All the same, I discover myself still trying. I'm saddened, but not particularly surprised, to find that my memory's hazy, frayed, and fragmented. At times it resembles a threadbare and moth-eaten patchwork quilt. Maybe I'm holding on to it for sentimental value (could it be my security blanket?), but it could never have much practical use now.
What do I remember? I remember taking a break from my piano practice to go into the kitchen, and the kitchen TV was on. It had been several hours after it actually happened. The news was frenzied, and jumbled, and repetitive. My parents had to explain what was going on. They did so simply and to-the-point, although they were doubtlessly as clueless or confused as I was. My aunt Kathy (now buried somewhere in Monticello) called us about it, wondering if we knew, if the news was on here - that TV again. Was I numb then, or am I just numb now?

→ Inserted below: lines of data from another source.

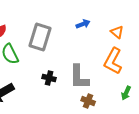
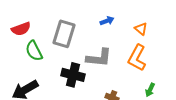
gray L-shape: (79, 77) -> (99, 58), moved, turned -84
black cross: (49, 78) -> (73, 75), size x1.6

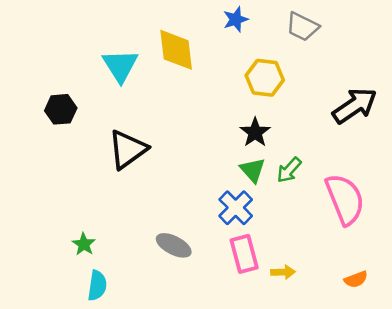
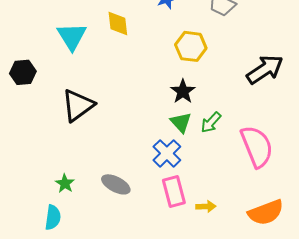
yellow diamond: (176, 50) -> (118, 23), size x0.7
green star: (84, 244) -> (65, 183), moved
orange semicircle: (356, 279) -> (266, 212), size x1.8

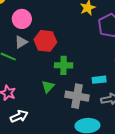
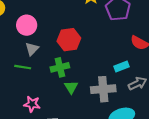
red hexagon: (45, 41) -> (69, 40), moved
green cross: (64, 65) -> (60, 67), moved

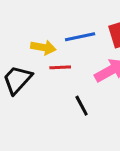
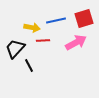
black line: (82, 106) -> (29, 65), moved

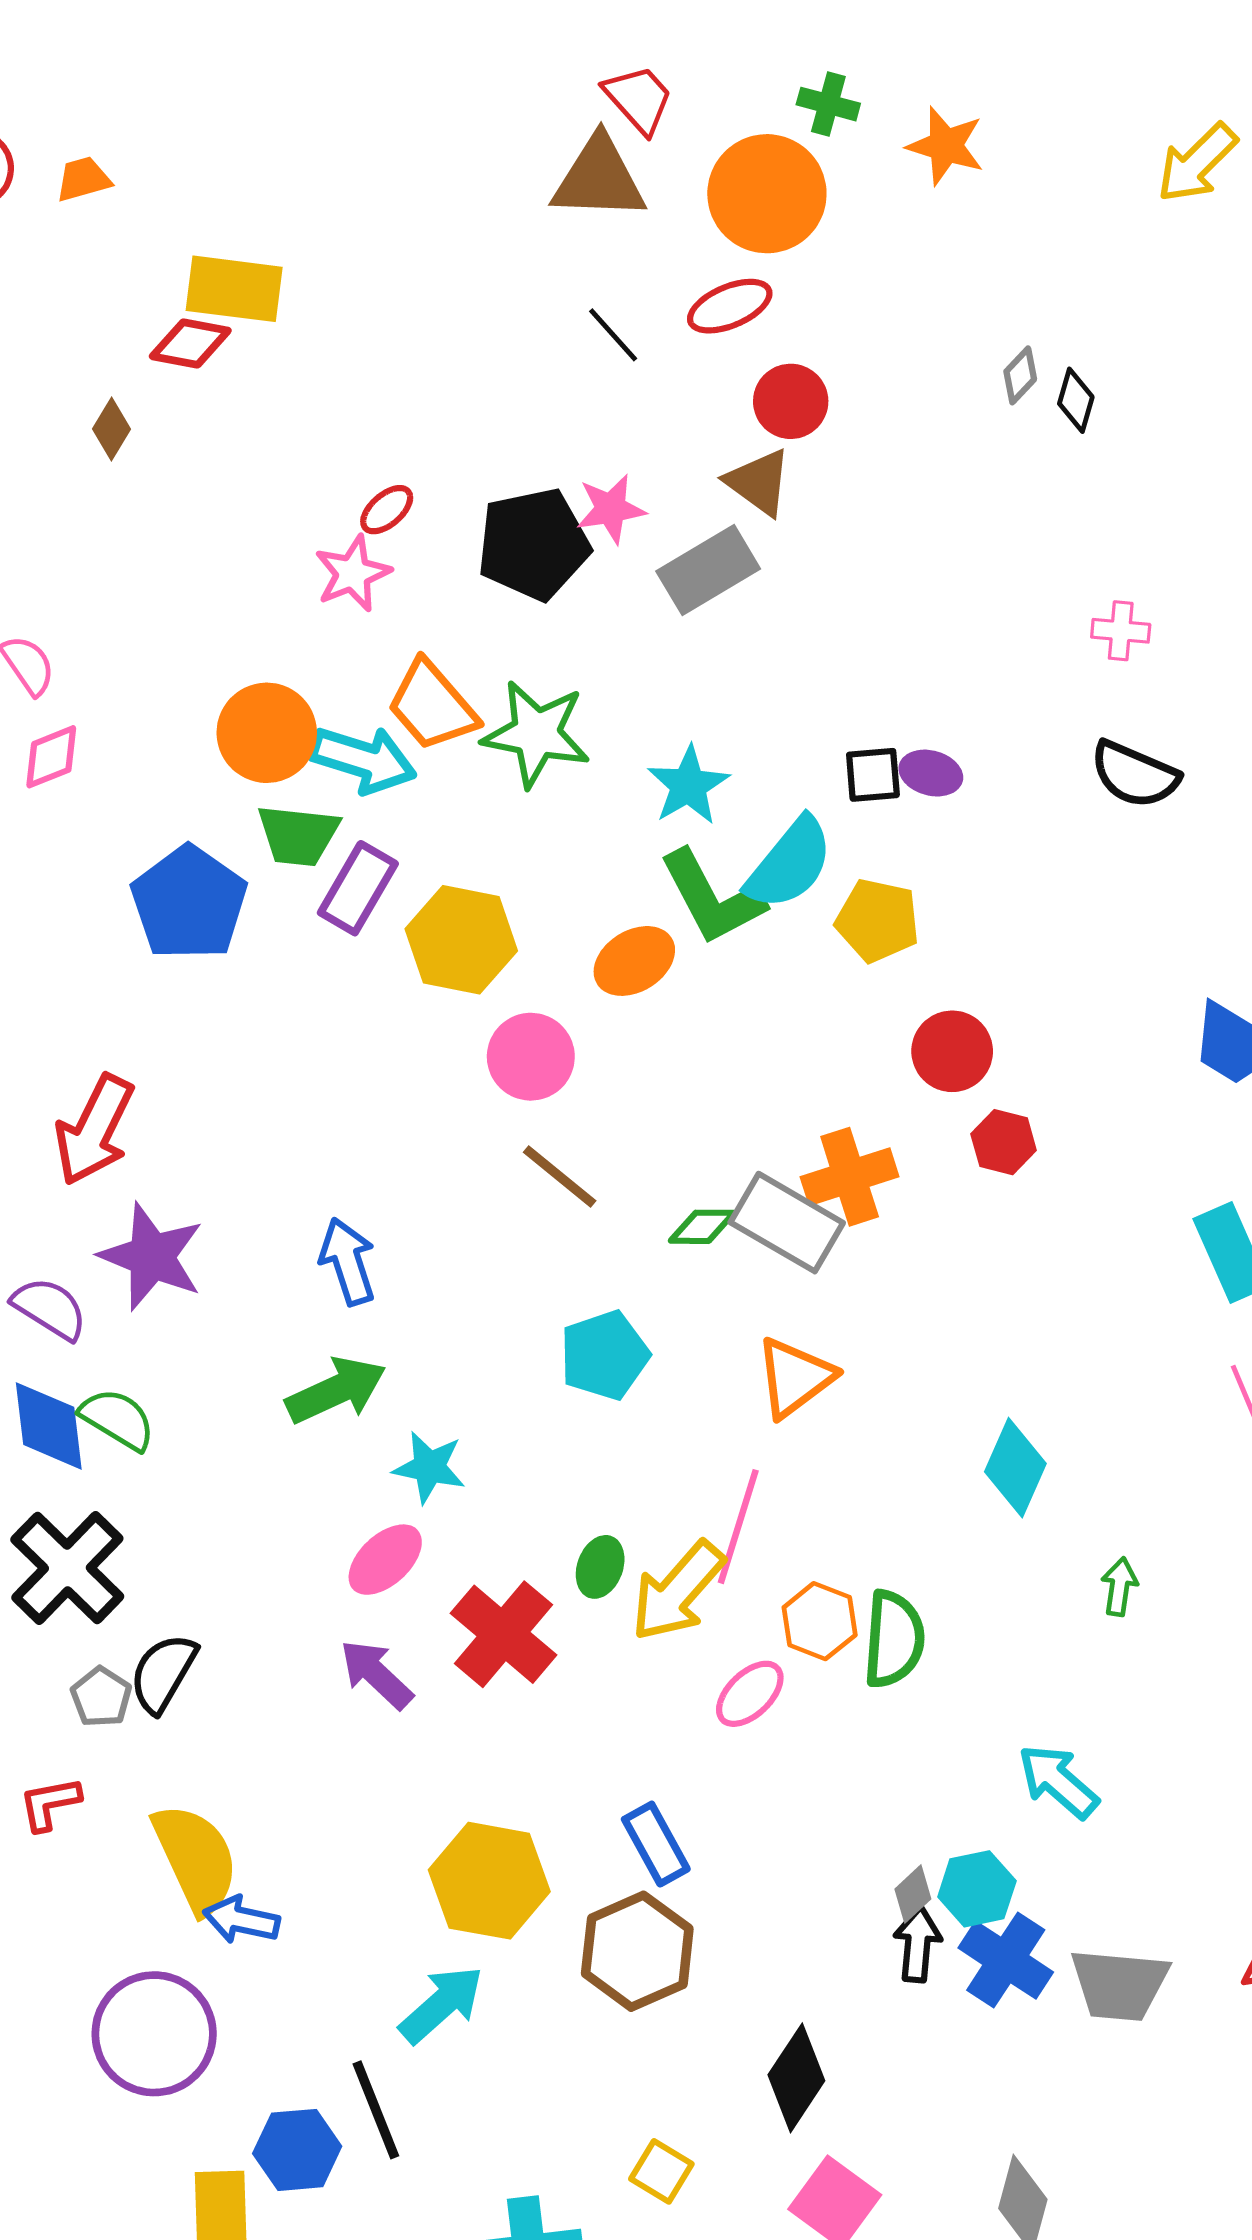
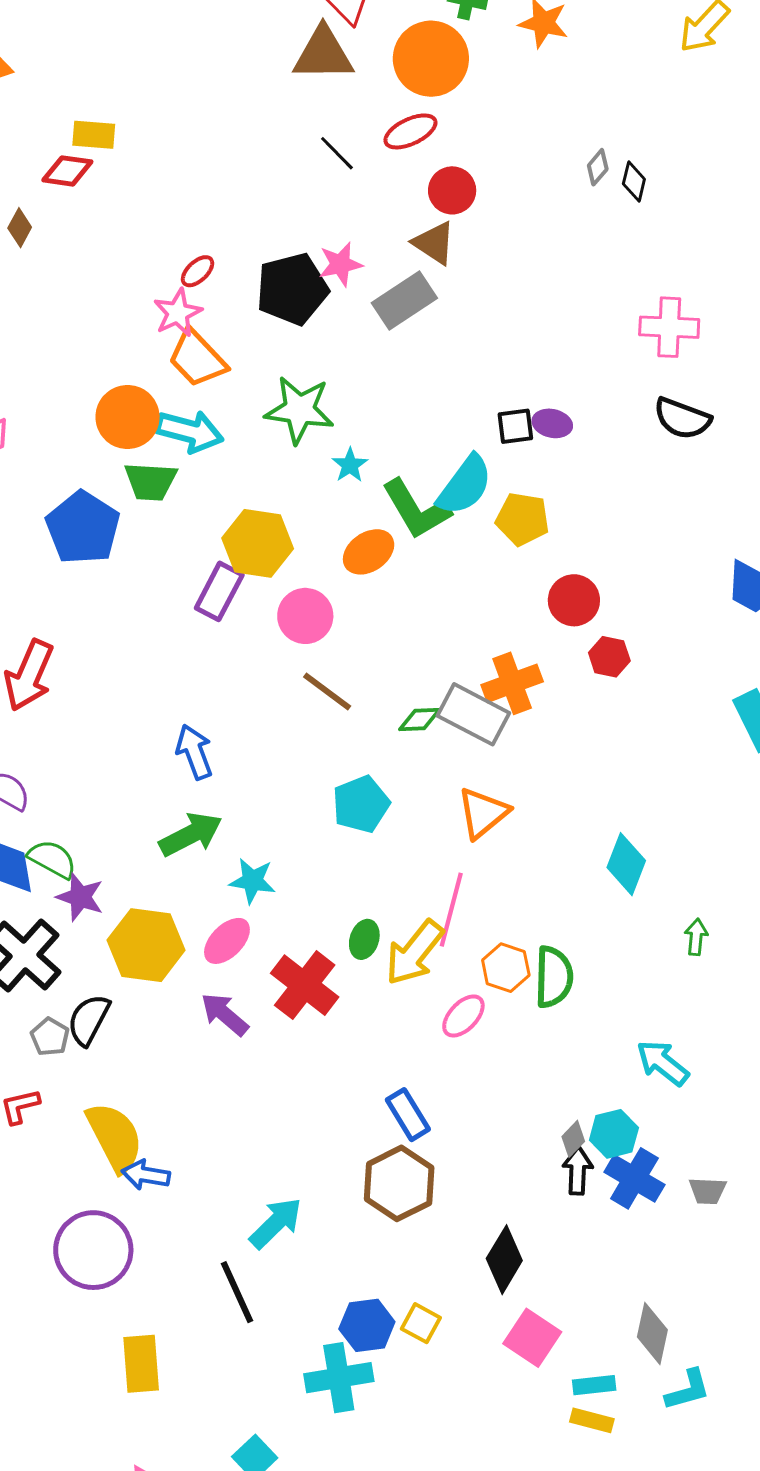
yellow rectangle: (234, 289) -> (94, 135), size x0.7
pink cross: (1121, 631) -> (669, 327), size x1.6
orange trapezoid: (432, 706) -> (197, 358), moved
cyan star: (688, 785) -> (350, 465), moved, size x0.7
purple rectangle: (358, 888) -> (219, 591), moved
purple star: (152, 1257) -> (80, 897), moved, size x0.7
yellow hexagon: (489, 1881) -> (146, 945), moved
gray trapezoid: (1119, 1985) -> (708, 1191), size x0.6
blue hexagon: (297, 2150) -> (367, 1325), moved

I remember feeling frightened for our Muslim neighbors, who lived at the corner of the cul-de-sac, whose younger children played games in the street with the others and whose older daughters walked to school in their headscarves and backpacks. I had been studying American history that year. I remembered all too well what had happened to the Japanese after Pearl Harbor fever.
I remember a sudden blooming of red, white, and blue. Stars threatened to blind me; stripes reached to ensnare me in their candy-cane tentacles. (Maybe the Libyan family would have avoided harassment if they swathed their heads in Old Glories?) People set up booths outside of the mall, selling flags on dowel rods to "support the families of 9/11 victims." My mother bought a few. The money never got where it was supposed to.

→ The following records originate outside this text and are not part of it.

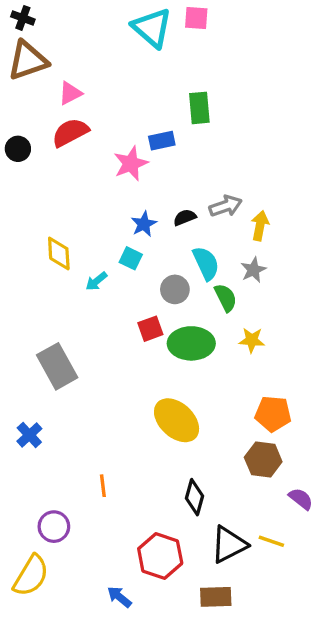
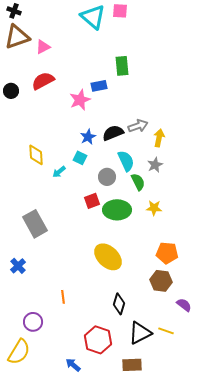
pink triangle: (70, 93) -> (43, 47), moved
black semicircle: (185, 217) -> (113, 133), size x1.5

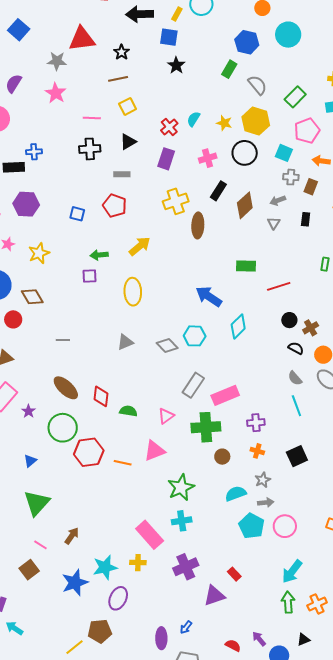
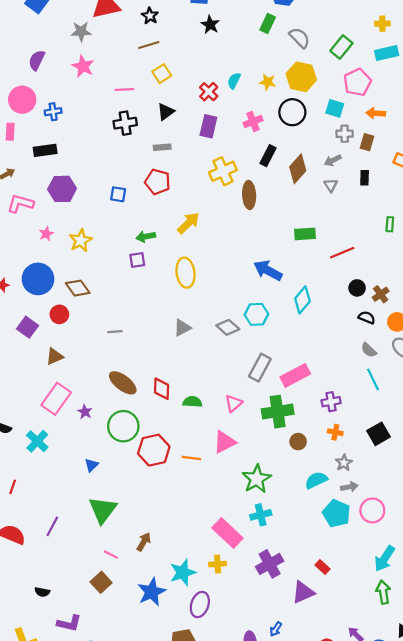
blue cross: (34, 152) -> (53, 112), moved

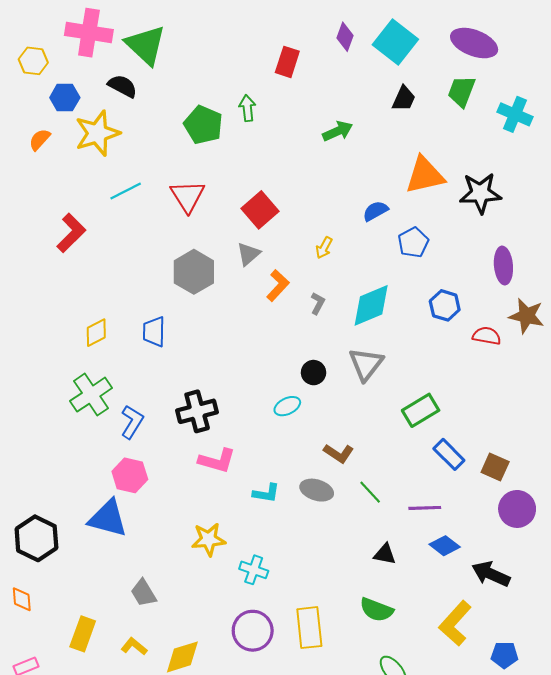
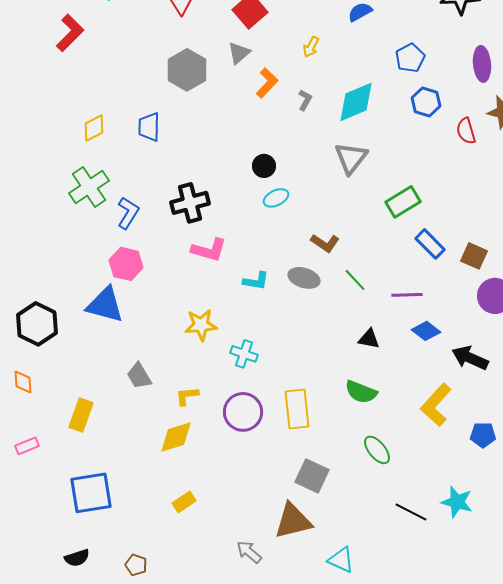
blue pentagon: (413, 242) -> (410, 58), moved
red semicircle: (487, 336) -> (466, 131), turned -116
black circle: (314, 373) -> (264, 166), moved
yellow L-shape: (134, 646) -> (187, 396), moved, turned -45

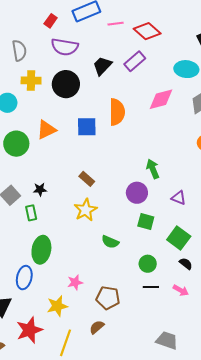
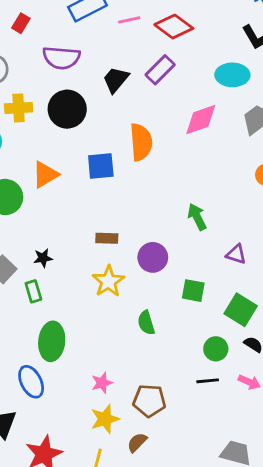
red rectangle: (51, 21) -> (21, 23), moved
brown rectangle: (87, 179) -> (107, 238), turned -35
purple circle: (137, 193) -> (153, 257), moved
green semicircle: (110, 242) -> (146, 323), turned 54
green circle: (148, 264) -> (216, 349), moved
blue ellipse: (24, 278) -> (31, 382), turned -35
yellow star: (57, 306) -> (105, 419), moved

The first Sunday after, my mother insisted we go to church. We hadn't gone in months. Now, in her mind, it was "the right thing to do." I don't remember the service. I remember the sanctuary was packed, though. Did I listen? Was I fed propaganda; was I stirred by it? Did we fear judgment day - and who was supposed to be judging whom?
I remember our restaurant slowly losing business as people increasingly preferred to huddle in front of the television (that TV again!) than to get out of the house. We closed that restaurant after a year of struggle. My father now works for his former competitor.

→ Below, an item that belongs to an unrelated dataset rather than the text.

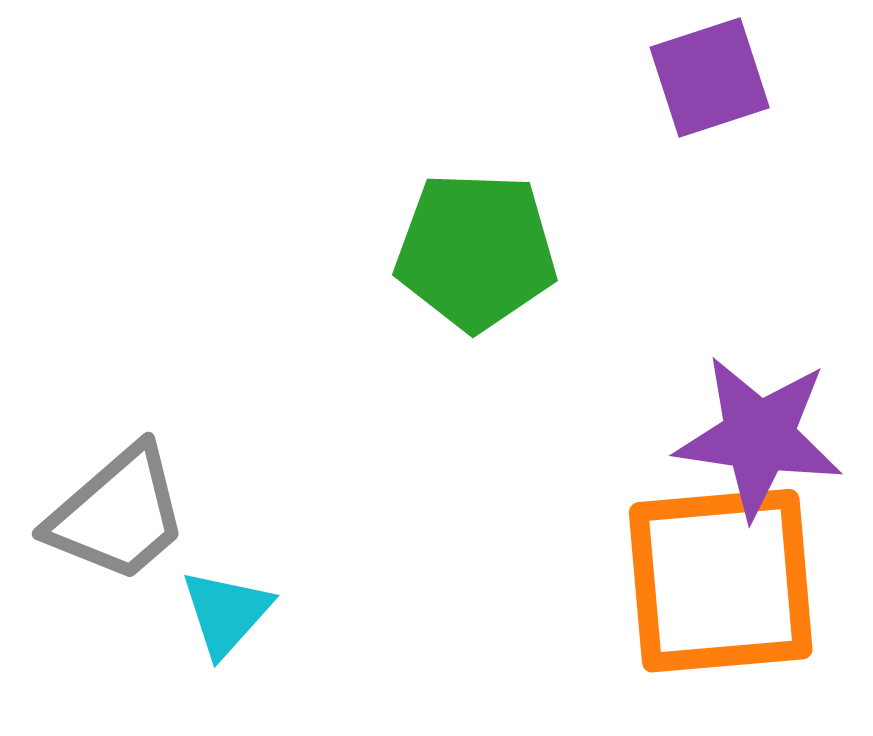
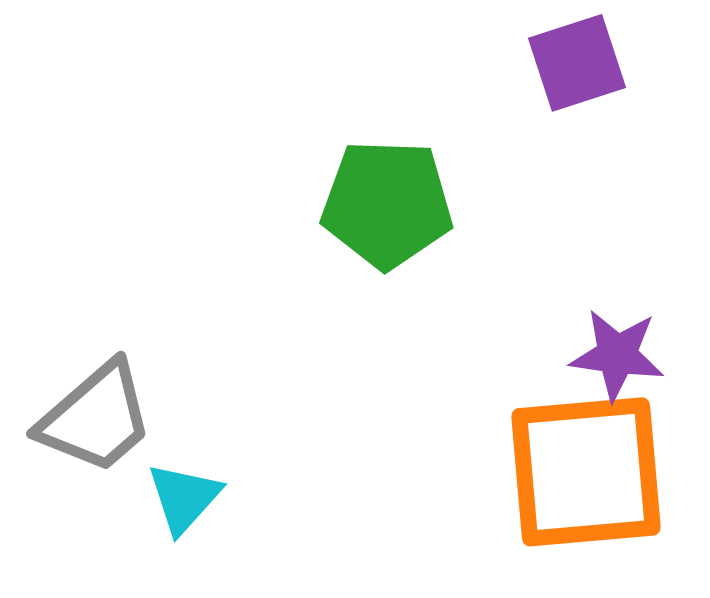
purple star: (759, 437) -> (617, 355), size x0.7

I remember making an ungainly attempt to defend my beloved French from my then-best friend. I don't think either of us knew what we were talking about.
I remember being swept up in the patriotic tide like everyone else. I was snagged by a dissenting twig along the way, though, and I'm grateful for it. I wish more branches took hold.
Six years later, and my memory fades by the day. Six years later, and we speak of "cultural amnesia." Given how little we knew in the first place, I doubt it would do us much good to remember. Meanwhile, the future keeps coming - and we keep trying, instead of rebuilding. Where do we go from here?